Proceeding in the circumstances by way of an urgent application for spoliation relief would, in my opinion be a gross undercutting of a proper exploration of the principle of the best interests of the minor children. As regards the factors that a court should take into account in determining the meaning of “best interests” an almost exhaustive list is given in  Mcall v Mcall 1994 (3) SA 201.  They are listed as: -

“(a)	 the love, affection and other emotional ties which exist between parent and child and the parent’s compatibility with the child;

(b) 	the capabilities, character and temperament of the parent and the impact thereof on the child’s needs and desires;

(c)	the ability of the parent to communicate with the child and the parents’ insight into, understanding of, and sensitivity of the child’s feelings;

(d)	the capacity and disposition of the parent to give the child the guidance which he requires;

(e)	the ability of the parent to provide for the basic physical needs of the child, the so called ‘creature comforts’ such as food, clothing, housing and the other material needs – generally speaking the provision of economic security;

(f)	The ability of the parent to provide for the educational well being and security of the child, both religious and secular;

(g)	the ability of the parent to provide for the child’s emotional, psychological, cultural and environmental development;

(h)	The mental and physical health and moral fitness of the parent;

(i)	the stability or otherwise of the child’s existing, environment, having regard to the desirability of maintaining the status quo;

(j)	the desirability or otherwise of keeping siblings together;

(k)	the child’s preference, if the court is satisfied that in the particular circumstances the child’s preference should be taken into consideration;

(l)	the desirability or otherwise of applying the doctrine of same sex matching;

(m)	Any other factor which is relevant to the particular case with which the court is concerned.”

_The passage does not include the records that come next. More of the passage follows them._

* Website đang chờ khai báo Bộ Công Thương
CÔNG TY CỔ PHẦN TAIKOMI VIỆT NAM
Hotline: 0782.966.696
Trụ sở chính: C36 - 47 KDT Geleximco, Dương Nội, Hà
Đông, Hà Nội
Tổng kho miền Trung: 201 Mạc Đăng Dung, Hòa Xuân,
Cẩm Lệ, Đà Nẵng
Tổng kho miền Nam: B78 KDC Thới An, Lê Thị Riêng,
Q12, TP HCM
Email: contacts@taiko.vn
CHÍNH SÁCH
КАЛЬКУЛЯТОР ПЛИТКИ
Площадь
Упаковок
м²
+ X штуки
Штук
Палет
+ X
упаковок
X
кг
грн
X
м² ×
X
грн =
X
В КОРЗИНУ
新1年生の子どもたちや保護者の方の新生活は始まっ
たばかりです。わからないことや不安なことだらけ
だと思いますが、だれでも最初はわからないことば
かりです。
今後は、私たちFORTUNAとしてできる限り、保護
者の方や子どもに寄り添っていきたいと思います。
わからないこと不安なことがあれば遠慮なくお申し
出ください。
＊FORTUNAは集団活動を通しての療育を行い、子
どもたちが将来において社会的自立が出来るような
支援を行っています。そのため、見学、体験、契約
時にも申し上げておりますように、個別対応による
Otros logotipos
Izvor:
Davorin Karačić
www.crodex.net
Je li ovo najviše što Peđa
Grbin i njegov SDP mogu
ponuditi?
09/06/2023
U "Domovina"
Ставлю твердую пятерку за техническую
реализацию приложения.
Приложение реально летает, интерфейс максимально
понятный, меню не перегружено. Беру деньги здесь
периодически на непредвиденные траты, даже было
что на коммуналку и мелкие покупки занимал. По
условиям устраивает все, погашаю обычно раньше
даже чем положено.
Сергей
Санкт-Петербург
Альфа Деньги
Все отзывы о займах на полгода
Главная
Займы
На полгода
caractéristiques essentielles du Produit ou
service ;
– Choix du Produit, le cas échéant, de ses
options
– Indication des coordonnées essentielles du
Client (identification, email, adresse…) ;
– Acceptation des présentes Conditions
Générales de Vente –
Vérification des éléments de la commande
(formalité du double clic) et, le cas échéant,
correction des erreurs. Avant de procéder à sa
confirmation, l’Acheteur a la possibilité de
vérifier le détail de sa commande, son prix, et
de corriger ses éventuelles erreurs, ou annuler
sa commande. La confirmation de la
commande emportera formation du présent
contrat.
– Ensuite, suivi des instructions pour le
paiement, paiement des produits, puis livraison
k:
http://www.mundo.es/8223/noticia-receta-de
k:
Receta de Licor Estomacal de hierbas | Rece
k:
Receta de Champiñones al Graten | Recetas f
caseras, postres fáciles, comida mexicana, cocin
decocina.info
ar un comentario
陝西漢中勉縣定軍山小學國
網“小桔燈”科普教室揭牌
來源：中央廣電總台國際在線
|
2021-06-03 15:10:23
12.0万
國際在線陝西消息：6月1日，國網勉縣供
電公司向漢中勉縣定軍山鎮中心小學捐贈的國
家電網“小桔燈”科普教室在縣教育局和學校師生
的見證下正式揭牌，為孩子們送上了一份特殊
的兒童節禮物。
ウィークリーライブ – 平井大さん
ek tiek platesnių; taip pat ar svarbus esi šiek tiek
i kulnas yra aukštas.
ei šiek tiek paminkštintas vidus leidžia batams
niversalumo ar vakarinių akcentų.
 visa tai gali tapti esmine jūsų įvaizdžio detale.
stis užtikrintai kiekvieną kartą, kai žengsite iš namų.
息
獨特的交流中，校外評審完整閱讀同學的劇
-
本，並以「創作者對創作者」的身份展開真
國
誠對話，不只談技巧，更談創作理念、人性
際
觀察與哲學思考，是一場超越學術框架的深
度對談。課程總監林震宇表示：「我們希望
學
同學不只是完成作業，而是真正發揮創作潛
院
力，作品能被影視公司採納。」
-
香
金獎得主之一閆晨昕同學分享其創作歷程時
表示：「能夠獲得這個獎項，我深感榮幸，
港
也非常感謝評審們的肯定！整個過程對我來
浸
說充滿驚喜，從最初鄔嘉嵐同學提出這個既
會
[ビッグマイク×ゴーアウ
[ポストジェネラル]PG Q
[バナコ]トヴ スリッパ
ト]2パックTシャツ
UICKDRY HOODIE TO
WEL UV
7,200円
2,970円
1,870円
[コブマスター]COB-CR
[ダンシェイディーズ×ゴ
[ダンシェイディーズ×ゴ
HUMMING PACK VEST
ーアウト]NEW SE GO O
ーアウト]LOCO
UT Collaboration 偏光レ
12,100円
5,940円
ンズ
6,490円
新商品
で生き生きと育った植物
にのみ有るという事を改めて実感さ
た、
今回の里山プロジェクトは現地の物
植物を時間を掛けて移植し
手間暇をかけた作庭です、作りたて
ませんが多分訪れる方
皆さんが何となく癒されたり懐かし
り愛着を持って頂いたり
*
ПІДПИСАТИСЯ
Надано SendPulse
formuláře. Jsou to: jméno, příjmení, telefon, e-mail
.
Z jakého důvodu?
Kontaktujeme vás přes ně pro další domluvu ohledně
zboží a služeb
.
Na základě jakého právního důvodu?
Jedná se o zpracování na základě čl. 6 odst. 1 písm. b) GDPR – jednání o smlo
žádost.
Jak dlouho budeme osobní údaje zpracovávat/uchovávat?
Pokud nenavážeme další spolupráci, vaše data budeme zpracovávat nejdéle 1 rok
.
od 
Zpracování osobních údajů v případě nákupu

I did ask to interview the children, which I did. This did not do much for a proper establishment of who is best suited to cater for the best interests of the children given how extensive the factors to be considered are and the varying versions of the parties. In the circumstances of this case where the relief sought is improper and the application therefore a nullity, and proper recourse being available before the children’s court which ensures that the best interests of the children, as provided by the constitution are taken care of, I decline jurisdiction.

In declining jurisdiction, I believe that I am exercising my role as the upper guardian of the minor children so as to ensure that I am not confined to simply looking at the requirements for spoliation, but their best interests are fully considered.

As noted in Chiwenga v Mubaiwa supra, spoliation is a remedy to recover property and not human beings.

Costs follow the cause.

Accordingly, I order as follows.

The court declines jurisdiction to determine the matter.

The applicant to pay the costs of suit.